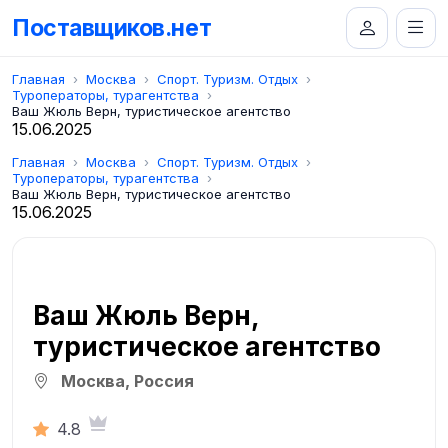
Поставщиков.нет
Главная
Москва
Спорт. Туризм. Отдых
Туроператоры, турагентства
Ваш Жюль Верн, туристическое агентство
15.06.2025
Главная
Москва
Спорт. Туризм. Отдых
Туроператоры, турагентства
Ваш Жюль Верн, туристическое агентство
15.06.2025
Ваш Жюль Верн,
туристическое агентство
Москва, Россия
4.8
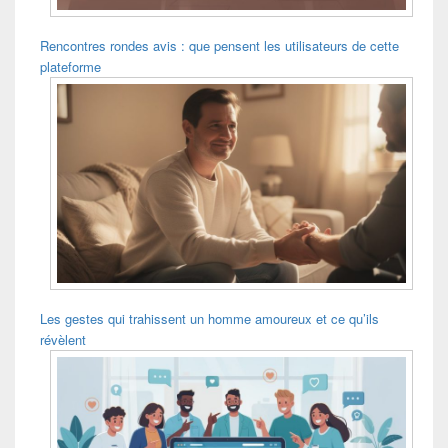
Rencontres rondes avis : que pensent les utilisateurs de cette
plateforme
Les gestes qui trahissent un homme amoureux et ce qu’ils
révèlent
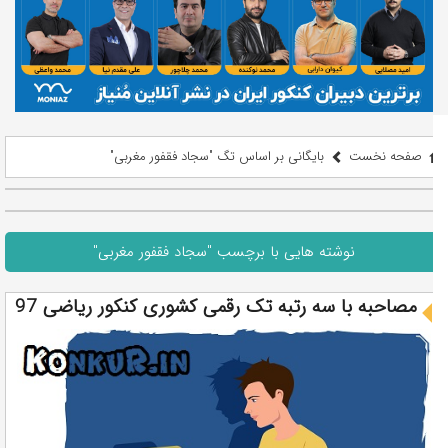
صفحه نخست
بایگانی بر اساس تگ "سجاد فقفور مغربی"
نوشته هایی با برچسب "سجاد فقفور مغربی"
مصاحبه با سه رتبه تک رقمی کشوری کنکور ریاضی 97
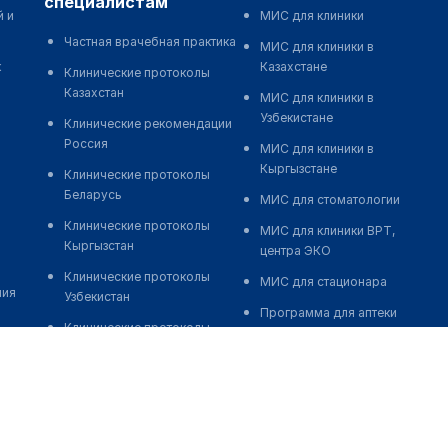
специалистам
й и
МИС для клиники
Частная врачебная практика
МИС для клиники в
к
Казахстане
Клинические протоколы
Казахстан
МИС для клиники в
Узбекистане
Клинические рекомендации
Россия
МИС для клиники в
Кыргызстане
Клинические протоколы
Беларусь
МИС для стоматологии
Клинические протоколы
МИС для клиники ВРТ,
Кыргызстан
центра ЭКО
Клинические протоколы
МИС для стационара
ния
Узбекистан
Программа для аптеки
Клинические протоколы
Автоматизация блока
диагностики и лечения
питания
Обзоры мировой
Реклама и продвижение
медицинской периодики
клиник
Заболевания: обзорные
Разработка сайта клиники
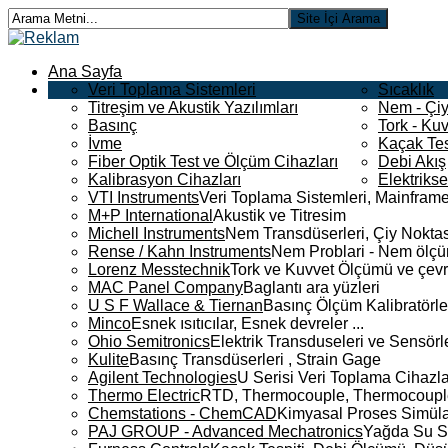
Ana Sayfa
Veri Toplama Sistemleri
Sıcaklık
Titreşim ve Akustik Yazılımları
Nem - Çiy
Basınç
Tork - Kuv
İvme
Kaçak Tes
Fiber Optik Test ve Ölçüm Cihazları
Debi Akış
Kalibrasyon Cihazları
Elektriks
VTI Instruments
Veri Toplama Sistemleri, Mainframe
M+P International
Akustik ve Titresim
Michell Instruments
Nem Transdüserleri, Çiy Noktası
Rense / Kahn Instruments
Nem Problari - Nem ölçüm
Lorenz Messtechnik
Tork ve Kuvvet Ölçümü ve çevr
MAC Panel Company
Baglantı ara yüzleri
U S F Wallace & Tiernan
Basınç Ölçüm Kalibratörle
Minco
Esnek ısıtıcılar, Esnek devreler ...
Ohio Semitronics
Elektrik Transduseleri ve Sensörler
Kulite
Basınç Transdüserleri , Strain Gage
Agilent Technologies
U Serisi Veri Toplama Cihazla
Thermo Electric
RTD, Thermocouple, Thermocouple 
Chemstations - ChemCAD
Kimyasal Proses Simüla
PAJ GROUP - Advanced Mechatronics
Yağda Su S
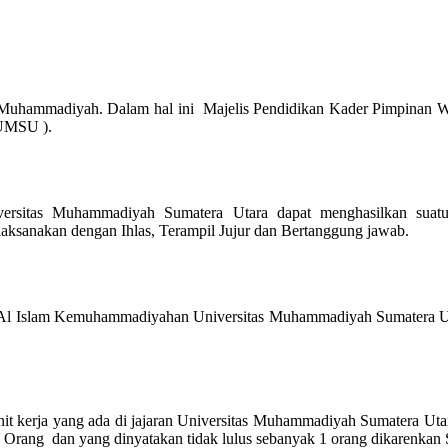
an Muhammadiyah. Dalam hal ini Majelis Pendidikan Kader Pimpina
(UMSU ).
ersitas Muhammadiyah Sumatera Utara dapat menghasilkan suatu 
aksanakan dengan Ihlas, Terampil Jujur dan Bertanggung jawab.
n Al Islam Kemuhammadiyahan Universitas Muhammadiyah Sumatera Uta
unit kerja yang ada di jajaran Universitas Muhammadiyah Sumatera Uta
 Orang dan yang dinyatakan tidak lulus sebanyak 1 orang dikarenkan S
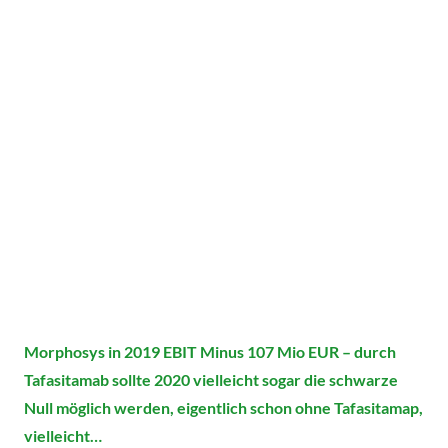
Morphosys in 2019 EBIT Minus 107 Mio EUR – durch
Tafasitamab sollte 2020 vielleicht sogar die schwarze
Null möglich werden, eigentlich schon ohne Tafasitamap,
vielleicht…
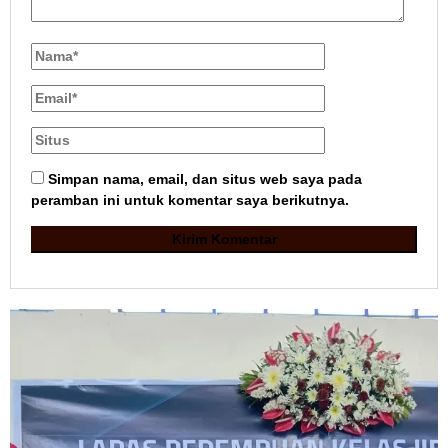
Simpan nama, email, dan situs web saya pada
peramban ini untuk komentar saya berikutnya.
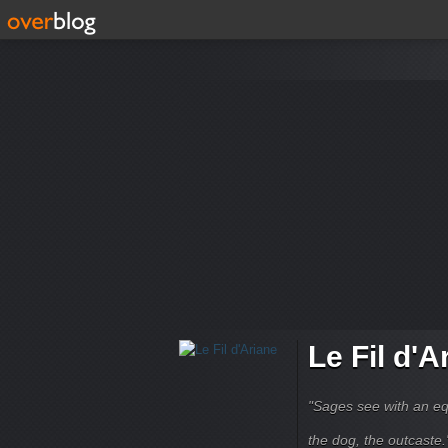
Le Fil d'A
"Sages see with an eq
the dog, the outcaste." B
:::
Nothing should appear in the reply except the lines from the start of the listing above through the line with "M+P International", repeated exactly and free of pictures.

__THE ANSWER__:
Поставщиков.нет
Главная
Москва
Спорт. Туризм. Отдых
Туроператоры, турагентства
Ваш Жюль Верн, туристическое агентство
15.06.2025
Главная
Москва
Спорт. Туризм. Отдых
Туроператоры, турагентства
Ваш Жюль Верн, туристическое агентство
15.06.2025
Ваш Жюль Верн,
туристическое агентство
Москва, Россия
4.8
Rencontres rondes avis : que pensent les utilisateurs de cette
plateforme
Les gestes qui trahissent un homme amoureux et ce qu’ils
révèlent
صفحه نخست
بایگانی بر اساس تگ "سجاد فقفور مغربی"
نوشته هایی با برچسب "سجاد فقفور مغربی"
مصاحبه با سه رتبه تک رقمی کشوری کنکور ریاضی 97
специалистам
й и
МИС для клиники
Частная врачебная практика
МИС для клиники в
к
Казахстане
Клинические протоколы
Казахстан
МИС для клиники в
Узбекистане
Клинические рекомендации
Россия
МИС для клиники в
Кыргызстане
Клинические протоколы
Беларусь
МИС для стоматологии
Клинические протоколы
МИС для клиники ВРТ,
Кыргызстан
центра ЭКО
Клинические протоколы
МИС для стационара
ния
Узбекистан
Программа для аптеки
Клинические протоколы
Автоматизация блока
диагностики и лечения
питания
Обзоры мировой
Реклама и продвижение
медицинской периодики
клиник
Заболевания: обзорные
Разработка сайта клиники
Ana Sayfa
Veri Toplama Sistemleri
Sıcaklık
Titreşim ve Akustik Yazılımları
Nem - Çiy
Basınç
Tork - Kuv
İvme
Kaçak Tes
Fiber Optik Test ve Ölçüm Cihazları
Debi Akış
Kalibrasyon Cihazları
Elektriks
VTI Instruments
Veri Toplama Sistemleri, Mainframe
M+P International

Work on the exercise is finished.